Divine to Dodgson

Divine. Raphael, the painter, was called Il Divino (1483–1520).

Luis Moralês, a Spanish painter, was called El Divino (1509–1586).

Ferdinand de Herrera, a Spanish poet (1516–1595).

Divine (John the), supposed to be John the evangelist.

One great objection is this: In the Fourth Gospel the author does not name himself; in the Revelation he does so several times.

Another objection is that the vocabulary and swing of sentences in the Greek of the two books are very different. This would be felt especially if a person were to read them both in one and the same day.

Divine Doctor (The), Jean de Ruysbroek, the mystic (1294–1381).

Divine Emblems, the chief work of Francis Quarles, once immensely popular. He wrote several sacred poems.

Divine Legation (The), by bishop Warburton (1738). To prove that the Pentateuch must have been inspired and revealed, “because (unlike other religious systems) it is silent on the subject of a future state.”

Divine Right of Kings. The dogma that Kings can do no wrong is based on a dictim of Hincmar archbishop of Rheims, viz. that “kings are subject to no man so long as they rule by God’s law.”—Hincmar’s Works, i. 693.

Divine Speaker (The). Tyrtamos, usually known as Theophrastos (“divine speaker”), was so called by Aristotle (B.C. 370–287).

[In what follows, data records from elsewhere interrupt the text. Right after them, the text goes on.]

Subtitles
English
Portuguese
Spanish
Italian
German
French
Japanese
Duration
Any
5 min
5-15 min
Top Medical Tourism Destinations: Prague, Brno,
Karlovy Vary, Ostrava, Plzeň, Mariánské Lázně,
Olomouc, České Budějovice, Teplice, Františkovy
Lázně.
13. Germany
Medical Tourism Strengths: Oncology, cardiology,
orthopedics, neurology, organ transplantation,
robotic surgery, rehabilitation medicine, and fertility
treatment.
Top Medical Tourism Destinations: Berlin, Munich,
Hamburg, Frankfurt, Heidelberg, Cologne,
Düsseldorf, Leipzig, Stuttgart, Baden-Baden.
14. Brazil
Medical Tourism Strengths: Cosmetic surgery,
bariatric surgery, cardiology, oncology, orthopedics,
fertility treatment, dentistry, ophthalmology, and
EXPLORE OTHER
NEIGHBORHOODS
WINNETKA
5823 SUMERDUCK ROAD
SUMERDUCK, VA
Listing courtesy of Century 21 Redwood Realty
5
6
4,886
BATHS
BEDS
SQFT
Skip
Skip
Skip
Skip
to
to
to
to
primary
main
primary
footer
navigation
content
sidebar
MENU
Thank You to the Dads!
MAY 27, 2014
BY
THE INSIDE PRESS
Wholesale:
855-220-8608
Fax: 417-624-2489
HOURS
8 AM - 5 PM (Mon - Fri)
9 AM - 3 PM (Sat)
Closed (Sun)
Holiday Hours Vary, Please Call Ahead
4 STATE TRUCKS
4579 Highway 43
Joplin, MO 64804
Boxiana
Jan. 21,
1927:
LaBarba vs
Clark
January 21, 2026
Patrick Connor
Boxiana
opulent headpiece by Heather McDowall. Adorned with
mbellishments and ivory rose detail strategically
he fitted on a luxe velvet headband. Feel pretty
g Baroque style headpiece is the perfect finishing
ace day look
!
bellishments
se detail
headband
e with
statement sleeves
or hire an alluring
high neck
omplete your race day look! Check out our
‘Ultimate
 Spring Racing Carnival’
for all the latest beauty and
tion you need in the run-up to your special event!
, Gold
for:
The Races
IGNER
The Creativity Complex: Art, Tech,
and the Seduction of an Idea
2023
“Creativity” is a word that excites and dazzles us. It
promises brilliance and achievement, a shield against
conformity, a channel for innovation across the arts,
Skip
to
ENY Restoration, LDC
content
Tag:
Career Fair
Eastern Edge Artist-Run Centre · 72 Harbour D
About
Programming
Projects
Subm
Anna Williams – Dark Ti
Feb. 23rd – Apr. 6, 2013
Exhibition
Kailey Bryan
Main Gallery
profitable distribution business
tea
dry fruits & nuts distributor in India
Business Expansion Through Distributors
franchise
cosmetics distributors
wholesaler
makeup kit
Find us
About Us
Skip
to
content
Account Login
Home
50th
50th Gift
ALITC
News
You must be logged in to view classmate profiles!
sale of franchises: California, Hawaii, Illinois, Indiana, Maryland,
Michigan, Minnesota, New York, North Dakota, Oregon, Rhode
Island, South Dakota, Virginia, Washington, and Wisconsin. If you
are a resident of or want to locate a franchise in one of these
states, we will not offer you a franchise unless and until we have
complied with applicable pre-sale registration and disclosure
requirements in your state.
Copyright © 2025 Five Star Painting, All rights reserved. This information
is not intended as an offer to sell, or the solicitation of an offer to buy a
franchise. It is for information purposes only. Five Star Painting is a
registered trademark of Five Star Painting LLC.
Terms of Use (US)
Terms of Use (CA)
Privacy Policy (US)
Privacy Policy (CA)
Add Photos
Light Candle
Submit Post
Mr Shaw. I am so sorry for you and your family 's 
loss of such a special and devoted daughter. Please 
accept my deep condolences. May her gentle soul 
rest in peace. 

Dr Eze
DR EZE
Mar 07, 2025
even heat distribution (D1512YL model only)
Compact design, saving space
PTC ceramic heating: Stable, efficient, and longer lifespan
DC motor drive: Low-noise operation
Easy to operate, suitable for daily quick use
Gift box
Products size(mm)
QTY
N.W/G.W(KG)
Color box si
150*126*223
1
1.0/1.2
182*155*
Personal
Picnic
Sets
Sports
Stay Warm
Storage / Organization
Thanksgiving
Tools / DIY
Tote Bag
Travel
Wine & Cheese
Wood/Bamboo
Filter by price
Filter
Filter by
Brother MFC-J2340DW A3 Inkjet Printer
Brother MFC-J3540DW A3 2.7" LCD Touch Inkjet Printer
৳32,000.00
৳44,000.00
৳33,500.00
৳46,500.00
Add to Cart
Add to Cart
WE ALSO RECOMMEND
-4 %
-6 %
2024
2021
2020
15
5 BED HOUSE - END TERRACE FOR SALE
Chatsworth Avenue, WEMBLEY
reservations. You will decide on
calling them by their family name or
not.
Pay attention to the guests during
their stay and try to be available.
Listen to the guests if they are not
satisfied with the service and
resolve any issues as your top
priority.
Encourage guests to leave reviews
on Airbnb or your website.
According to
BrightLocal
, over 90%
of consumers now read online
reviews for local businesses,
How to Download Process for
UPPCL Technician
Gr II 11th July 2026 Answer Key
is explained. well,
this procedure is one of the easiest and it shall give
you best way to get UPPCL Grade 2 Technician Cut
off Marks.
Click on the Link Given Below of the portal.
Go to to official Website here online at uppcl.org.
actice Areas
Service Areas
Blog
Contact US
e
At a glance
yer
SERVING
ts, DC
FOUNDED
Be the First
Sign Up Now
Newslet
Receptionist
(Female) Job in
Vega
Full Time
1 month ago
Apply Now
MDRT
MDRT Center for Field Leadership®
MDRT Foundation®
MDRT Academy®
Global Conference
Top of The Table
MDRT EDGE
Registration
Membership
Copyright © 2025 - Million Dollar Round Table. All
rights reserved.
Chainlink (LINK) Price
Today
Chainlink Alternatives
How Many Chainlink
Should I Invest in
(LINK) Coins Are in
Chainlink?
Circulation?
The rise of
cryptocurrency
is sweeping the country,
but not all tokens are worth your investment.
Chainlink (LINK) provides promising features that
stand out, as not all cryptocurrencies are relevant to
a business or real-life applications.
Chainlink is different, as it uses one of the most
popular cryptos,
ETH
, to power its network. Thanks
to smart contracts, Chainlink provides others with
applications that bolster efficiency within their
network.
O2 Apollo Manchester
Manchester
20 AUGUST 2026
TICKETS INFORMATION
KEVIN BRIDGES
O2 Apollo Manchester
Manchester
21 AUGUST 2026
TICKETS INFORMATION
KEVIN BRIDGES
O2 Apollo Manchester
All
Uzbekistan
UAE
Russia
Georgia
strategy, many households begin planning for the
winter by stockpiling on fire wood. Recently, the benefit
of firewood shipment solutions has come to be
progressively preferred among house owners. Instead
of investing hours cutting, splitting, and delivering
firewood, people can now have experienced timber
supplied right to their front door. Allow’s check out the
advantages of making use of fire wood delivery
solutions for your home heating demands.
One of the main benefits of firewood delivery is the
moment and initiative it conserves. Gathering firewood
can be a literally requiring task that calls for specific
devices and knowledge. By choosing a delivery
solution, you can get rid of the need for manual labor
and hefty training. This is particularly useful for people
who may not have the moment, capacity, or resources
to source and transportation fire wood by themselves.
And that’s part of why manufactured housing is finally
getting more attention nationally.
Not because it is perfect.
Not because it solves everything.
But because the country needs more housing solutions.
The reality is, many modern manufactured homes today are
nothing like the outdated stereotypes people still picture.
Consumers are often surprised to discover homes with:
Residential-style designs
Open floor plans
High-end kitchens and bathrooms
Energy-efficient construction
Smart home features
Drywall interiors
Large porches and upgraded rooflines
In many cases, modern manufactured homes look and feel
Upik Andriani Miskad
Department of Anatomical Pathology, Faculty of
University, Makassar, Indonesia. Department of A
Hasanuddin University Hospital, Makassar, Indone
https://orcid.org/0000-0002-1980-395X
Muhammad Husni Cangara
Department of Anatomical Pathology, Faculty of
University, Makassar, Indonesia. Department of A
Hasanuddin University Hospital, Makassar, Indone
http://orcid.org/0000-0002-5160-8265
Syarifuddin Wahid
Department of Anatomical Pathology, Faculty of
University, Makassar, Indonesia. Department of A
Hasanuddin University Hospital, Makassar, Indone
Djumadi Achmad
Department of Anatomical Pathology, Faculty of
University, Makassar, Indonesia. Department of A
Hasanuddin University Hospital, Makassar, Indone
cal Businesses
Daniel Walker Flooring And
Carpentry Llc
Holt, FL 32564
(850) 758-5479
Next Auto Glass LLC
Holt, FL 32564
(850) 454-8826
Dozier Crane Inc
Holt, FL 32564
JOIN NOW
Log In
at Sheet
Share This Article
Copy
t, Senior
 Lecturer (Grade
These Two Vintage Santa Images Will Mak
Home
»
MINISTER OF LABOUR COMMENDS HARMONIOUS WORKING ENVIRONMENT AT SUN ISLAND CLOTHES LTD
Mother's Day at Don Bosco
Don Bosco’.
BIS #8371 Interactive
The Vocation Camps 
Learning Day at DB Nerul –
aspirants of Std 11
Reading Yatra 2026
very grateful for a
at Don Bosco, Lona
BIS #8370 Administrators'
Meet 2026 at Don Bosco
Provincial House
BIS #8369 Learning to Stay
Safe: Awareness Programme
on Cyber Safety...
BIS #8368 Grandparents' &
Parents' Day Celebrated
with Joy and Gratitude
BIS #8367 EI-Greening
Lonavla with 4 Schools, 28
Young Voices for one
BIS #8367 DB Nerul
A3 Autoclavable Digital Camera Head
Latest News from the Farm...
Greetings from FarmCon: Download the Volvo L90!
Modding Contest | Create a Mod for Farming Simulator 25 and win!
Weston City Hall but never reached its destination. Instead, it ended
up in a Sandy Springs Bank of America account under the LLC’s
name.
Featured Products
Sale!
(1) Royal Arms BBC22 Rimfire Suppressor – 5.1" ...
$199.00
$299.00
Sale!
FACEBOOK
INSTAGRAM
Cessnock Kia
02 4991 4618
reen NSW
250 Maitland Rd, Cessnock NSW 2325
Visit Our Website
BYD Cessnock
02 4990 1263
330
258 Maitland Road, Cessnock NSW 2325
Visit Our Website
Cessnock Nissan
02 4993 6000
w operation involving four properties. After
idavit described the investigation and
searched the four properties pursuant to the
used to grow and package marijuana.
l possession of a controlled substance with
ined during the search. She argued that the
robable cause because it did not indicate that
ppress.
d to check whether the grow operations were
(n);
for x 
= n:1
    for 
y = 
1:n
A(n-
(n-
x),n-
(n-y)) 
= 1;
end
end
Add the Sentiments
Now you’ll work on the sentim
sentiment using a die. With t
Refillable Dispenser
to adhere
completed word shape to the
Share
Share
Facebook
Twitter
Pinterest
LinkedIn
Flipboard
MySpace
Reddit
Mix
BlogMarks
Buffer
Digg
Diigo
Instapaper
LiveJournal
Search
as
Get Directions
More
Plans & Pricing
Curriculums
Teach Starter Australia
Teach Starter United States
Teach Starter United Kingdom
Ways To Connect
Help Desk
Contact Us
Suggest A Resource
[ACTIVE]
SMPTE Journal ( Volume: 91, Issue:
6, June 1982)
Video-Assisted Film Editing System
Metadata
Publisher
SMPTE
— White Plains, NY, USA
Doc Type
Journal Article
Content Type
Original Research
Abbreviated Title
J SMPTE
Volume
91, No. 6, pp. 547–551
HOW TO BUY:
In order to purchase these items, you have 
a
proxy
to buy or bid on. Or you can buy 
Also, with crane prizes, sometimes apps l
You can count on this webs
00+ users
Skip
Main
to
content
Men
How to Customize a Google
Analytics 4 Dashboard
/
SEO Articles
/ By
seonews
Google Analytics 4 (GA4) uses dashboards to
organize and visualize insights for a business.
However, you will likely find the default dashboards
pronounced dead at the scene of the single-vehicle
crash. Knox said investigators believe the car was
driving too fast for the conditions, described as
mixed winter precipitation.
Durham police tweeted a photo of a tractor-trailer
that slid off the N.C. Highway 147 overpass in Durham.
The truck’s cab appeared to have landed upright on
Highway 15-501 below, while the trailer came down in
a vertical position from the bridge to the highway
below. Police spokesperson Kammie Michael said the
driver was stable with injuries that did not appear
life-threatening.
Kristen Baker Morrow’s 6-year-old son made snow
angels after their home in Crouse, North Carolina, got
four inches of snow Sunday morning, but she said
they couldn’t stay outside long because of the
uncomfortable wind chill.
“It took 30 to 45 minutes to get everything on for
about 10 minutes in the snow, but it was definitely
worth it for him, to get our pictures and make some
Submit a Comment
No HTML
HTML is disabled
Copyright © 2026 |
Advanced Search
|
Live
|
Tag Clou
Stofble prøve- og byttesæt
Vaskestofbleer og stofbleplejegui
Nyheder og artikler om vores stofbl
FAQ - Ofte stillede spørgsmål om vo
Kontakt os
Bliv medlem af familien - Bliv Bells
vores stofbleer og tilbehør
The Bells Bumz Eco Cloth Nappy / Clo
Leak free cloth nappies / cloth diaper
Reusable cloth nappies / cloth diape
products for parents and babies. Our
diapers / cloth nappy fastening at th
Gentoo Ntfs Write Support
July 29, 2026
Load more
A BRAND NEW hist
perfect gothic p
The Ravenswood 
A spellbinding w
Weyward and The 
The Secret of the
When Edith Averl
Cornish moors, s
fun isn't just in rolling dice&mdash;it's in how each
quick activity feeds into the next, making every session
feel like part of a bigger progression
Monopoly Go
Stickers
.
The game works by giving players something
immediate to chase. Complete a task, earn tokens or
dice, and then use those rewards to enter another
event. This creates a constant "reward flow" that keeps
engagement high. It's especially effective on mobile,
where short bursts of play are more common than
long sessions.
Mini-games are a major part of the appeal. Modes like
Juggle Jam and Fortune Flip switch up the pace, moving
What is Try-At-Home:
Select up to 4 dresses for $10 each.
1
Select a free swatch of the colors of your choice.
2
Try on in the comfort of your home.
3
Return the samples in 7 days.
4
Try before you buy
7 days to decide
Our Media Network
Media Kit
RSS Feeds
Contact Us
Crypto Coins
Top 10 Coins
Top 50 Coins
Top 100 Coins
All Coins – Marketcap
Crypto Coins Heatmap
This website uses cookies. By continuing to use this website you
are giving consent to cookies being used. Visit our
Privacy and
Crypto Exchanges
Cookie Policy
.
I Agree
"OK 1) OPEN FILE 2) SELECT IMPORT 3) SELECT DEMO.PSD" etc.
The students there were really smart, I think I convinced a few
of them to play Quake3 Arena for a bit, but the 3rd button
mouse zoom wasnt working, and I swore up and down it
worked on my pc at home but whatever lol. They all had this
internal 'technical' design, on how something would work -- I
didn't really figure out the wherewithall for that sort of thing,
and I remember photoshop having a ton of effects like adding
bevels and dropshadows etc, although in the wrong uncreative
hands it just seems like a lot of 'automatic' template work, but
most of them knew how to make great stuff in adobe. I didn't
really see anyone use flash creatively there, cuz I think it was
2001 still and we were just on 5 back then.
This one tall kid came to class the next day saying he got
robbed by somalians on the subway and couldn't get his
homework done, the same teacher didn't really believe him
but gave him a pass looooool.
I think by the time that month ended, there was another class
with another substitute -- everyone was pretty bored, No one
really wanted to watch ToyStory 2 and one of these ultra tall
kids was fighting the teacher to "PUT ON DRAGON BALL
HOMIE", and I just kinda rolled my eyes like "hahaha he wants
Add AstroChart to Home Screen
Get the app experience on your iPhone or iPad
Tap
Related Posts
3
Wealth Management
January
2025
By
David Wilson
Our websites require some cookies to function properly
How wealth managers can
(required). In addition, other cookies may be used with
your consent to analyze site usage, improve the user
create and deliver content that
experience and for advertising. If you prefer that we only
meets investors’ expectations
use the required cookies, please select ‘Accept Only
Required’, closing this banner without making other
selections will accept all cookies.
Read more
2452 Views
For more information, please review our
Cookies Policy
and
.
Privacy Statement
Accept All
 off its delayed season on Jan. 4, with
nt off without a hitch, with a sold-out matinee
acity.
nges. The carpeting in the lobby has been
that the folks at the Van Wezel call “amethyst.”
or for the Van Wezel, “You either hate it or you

Divining Rod, a forked branch of hazel, suspended between the balls of the thumbs. The inclination of this rod indicates the presence of water-springs and precious metals.

Now to rivulets from the mountains
Point the rods of fortune-tellers.
   —Longfellow: Drinking Song.

Jacques Aymar of Crôle was the most famous of all diviners. He lived in the latter half of the seventeenth century and the beginning of the eighteenth. His marvellous faculty attracted the attention of Europe. M. Chauvin, M.D., and M. Garnier, M.D., published carefully written accounts of his wonderful powers, and both were eye-witnesses thereof. (See S. Baring-Gould’s Myths of the Middle Ages.)

Divinity. There are four professors of divinity at Cambridge, and three at Oxford. Those at Cambridge are the Hulsean, the Margaret, the Norrisian, and the Regius. Those at Oxford are the Margaret, the Regius, and one for Ecclesiastical History.

Divino Lodovico, Ariosto, author of Orlando Furioso (1474–1533).

Dixie’s Land, the land of milk and honey to American niggers. Dixie was a slave-holder of Manhattan Island, who removed his slaves to the Southern States, where they had to work harder and fare worse; so that they were always sighing for their old home, which they called “Dixie’s Land.” Imagination and distance soon advanced this island into a sort of Delectable Country or Land of Beulah.

Dixon, servant to Mr. Richard Vere .—Sir W. Scott: The Black Dwarf (time, Anne).

Dizzy, a nickname of Benjamin Disraeli, earl of Beaconsfield (1805–1881).